Baseline categorical and continuous variables were compared between statin eligible subjects using chi-square and analysis of variance testing where appropriate. Proportions and means with SDs for continuous and categorical variables were calculated. We computed Harrell’s concordance index (C-index) for FRS, SCORE (high-risk countries), SCORE (low-risk countries), and PCE for incident ASCVD. We then performed decision curve analysis (DCA) using each risk score as a continuous variable. DCA is an analytic instrument to assess net benefit of a diagnostic tool for which there are competing benefits and harms. DCA was performed to compute the net benefit of decision for initiating statin therapy based on 10-year risk assessed using the 4 risk scores at various thresholds.
Net Benefit = True positive rate − ( false positive rate × weighting factor )
Weighting factor = Threshold probability/(1 − threshold probability) and threshold probability is 10 years. ASCVD risk above which a subject becomes eligible for statin therapy.

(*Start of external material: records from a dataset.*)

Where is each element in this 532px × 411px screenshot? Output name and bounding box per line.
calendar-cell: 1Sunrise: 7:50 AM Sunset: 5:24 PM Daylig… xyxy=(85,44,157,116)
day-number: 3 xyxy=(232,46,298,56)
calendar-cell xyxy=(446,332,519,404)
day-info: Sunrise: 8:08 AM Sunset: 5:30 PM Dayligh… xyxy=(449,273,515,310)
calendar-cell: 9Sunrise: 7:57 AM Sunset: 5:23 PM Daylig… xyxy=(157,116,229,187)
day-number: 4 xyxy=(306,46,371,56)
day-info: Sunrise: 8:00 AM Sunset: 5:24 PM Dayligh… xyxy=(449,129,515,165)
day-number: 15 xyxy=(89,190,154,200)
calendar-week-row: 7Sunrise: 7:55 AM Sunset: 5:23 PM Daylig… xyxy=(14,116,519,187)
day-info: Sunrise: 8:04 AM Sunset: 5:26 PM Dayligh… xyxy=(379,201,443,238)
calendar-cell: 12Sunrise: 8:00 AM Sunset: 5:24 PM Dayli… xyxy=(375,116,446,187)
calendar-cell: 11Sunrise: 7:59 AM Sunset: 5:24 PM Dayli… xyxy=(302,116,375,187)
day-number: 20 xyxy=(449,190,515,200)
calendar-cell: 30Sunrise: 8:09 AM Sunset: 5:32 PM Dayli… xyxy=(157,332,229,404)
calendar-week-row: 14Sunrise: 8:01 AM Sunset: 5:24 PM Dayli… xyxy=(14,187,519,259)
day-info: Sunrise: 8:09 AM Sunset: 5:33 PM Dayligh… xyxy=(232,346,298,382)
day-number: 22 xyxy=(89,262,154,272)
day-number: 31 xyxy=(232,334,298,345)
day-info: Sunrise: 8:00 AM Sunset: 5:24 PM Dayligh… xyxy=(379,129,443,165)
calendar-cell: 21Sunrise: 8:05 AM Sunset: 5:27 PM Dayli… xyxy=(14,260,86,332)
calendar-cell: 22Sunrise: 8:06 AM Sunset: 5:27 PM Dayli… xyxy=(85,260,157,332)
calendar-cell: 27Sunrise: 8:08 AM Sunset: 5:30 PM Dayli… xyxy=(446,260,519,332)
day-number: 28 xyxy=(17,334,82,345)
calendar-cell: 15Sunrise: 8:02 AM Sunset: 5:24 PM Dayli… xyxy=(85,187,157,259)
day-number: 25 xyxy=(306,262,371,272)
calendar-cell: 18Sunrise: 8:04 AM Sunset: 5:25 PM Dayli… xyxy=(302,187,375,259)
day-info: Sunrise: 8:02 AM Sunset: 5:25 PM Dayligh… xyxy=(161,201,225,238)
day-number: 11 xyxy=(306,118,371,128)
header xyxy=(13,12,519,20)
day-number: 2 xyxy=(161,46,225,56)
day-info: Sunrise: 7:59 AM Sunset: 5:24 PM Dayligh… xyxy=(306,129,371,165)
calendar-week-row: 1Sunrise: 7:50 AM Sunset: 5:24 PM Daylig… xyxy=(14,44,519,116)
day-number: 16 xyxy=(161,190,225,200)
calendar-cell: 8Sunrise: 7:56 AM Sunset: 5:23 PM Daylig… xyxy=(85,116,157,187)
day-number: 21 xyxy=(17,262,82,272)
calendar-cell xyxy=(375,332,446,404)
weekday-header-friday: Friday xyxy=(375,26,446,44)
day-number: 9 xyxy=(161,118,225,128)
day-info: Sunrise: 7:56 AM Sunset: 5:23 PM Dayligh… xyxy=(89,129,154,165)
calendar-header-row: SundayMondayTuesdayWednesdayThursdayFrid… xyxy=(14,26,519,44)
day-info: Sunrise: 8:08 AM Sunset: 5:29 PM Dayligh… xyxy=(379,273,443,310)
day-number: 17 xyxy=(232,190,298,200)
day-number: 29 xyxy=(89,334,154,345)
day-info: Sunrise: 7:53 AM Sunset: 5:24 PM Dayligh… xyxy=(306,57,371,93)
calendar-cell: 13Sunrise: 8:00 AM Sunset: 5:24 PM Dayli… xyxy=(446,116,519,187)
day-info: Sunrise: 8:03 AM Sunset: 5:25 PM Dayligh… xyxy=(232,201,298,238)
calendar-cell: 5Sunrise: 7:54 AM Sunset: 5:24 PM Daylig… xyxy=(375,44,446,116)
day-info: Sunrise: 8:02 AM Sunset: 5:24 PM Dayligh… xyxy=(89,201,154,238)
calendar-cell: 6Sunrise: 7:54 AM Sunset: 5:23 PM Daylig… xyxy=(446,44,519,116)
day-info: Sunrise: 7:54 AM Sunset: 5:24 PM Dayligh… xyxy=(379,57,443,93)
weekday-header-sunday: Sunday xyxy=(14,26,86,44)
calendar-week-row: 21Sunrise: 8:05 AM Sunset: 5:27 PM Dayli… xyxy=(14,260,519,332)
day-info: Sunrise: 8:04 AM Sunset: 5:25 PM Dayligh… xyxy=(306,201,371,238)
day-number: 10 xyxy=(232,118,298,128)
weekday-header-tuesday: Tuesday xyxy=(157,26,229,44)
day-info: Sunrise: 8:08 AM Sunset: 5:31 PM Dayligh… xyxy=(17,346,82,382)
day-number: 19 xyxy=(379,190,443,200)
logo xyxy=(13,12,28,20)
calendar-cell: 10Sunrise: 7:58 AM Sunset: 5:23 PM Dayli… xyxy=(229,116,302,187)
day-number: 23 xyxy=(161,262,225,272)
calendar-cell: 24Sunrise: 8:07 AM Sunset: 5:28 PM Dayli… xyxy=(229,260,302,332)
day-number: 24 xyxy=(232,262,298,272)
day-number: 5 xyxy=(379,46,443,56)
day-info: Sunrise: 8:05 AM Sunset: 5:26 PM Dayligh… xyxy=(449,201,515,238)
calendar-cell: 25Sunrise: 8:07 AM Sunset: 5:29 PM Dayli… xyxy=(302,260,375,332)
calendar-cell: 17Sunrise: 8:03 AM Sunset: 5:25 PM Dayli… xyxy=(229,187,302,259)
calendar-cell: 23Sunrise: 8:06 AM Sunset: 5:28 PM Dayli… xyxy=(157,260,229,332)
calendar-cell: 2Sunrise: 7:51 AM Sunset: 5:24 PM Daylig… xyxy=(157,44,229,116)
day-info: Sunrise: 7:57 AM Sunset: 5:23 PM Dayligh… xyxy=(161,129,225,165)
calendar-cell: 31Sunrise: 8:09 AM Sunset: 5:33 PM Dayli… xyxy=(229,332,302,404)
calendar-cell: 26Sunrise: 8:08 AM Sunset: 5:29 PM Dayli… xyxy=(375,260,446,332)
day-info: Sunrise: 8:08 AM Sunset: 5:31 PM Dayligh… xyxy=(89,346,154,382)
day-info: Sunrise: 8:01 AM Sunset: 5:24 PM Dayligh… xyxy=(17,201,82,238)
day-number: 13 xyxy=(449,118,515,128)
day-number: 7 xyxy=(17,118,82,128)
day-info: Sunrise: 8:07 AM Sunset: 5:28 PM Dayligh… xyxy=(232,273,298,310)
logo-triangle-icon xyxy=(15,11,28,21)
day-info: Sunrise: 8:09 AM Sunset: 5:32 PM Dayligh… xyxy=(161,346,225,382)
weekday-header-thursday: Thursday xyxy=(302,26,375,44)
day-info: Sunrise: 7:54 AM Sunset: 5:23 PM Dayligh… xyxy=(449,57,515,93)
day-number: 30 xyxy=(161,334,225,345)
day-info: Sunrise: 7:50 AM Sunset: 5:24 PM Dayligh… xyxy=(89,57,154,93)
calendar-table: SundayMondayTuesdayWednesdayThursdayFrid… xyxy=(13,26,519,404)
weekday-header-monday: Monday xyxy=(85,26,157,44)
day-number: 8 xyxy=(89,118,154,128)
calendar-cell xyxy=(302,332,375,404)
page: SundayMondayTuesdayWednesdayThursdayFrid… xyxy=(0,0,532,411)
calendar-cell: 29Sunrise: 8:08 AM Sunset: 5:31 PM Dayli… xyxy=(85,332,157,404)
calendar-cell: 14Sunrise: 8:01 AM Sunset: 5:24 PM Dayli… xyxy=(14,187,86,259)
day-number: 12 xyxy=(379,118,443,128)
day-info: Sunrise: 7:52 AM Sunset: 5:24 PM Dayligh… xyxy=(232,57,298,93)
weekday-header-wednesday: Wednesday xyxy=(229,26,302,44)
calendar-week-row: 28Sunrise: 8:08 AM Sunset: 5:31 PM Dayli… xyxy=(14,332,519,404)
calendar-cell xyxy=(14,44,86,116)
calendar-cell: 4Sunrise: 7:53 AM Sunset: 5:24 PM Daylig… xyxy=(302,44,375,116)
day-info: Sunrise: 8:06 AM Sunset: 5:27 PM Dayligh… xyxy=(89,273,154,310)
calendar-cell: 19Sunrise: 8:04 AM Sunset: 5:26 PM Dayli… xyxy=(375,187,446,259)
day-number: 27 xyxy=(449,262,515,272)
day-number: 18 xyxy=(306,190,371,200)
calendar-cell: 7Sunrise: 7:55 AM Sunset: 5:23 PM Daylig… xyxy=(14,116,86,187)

The desirable outcome, or “benefit,” was defined with the thought that initiation of statin therapy might have prevented incident ASCVD during follow-up period, whereas the undesirable outcome, or “harm,” was defined with the thought that initiation of statin therapy might have not prevented incident ASCVD in subjects who developed incident ASCVD during the follow-up period. The DCA generates a graph of net benefit as a function of a threshold probability (p t ) of 10-year risk of incident ASCVD at which an individual considers the potential benefit and harm of statin therapy to be equivalent. The net benefit was measured as the rate that incorporating the decision guide of interest (such as initiating statin therapy) would lead to additional beneficial decision to treat high-risk subjects without causing any additional harmful decision to overtreating low-risk subjects. A p value of <0.05 was considered significant. DCA was performed using the R statistics package. Analyses were performed using PASW, version 18.0 (IBM Inc., New York, New York).
Results
A total of 5,654 (mean age 61.4 ± 10.3; 47.1% men; 37.1% whites; 27.2% blacks; 22.3% Hispanics; 12.0% Chinese-Americans) were included in the final analysis. After a median follow-up of 8.5 years (interquartile range 7.6 to 8.6 years), there were 342 (6.0%) incident ASCVD events. Table 1 lists the baseline characteristics of the participants included in this analysis. As shown in Figure 1 , the PCE had the best area under the curve (AUC), whereas the FRS had the least AUC for discrimination of ASCVD events in this cohort. The AUCs of both high-risk and low-risk countries SCORE were not significantly different, whereas AUC of FRS was significantly different from PCE AUC (p = 0.04).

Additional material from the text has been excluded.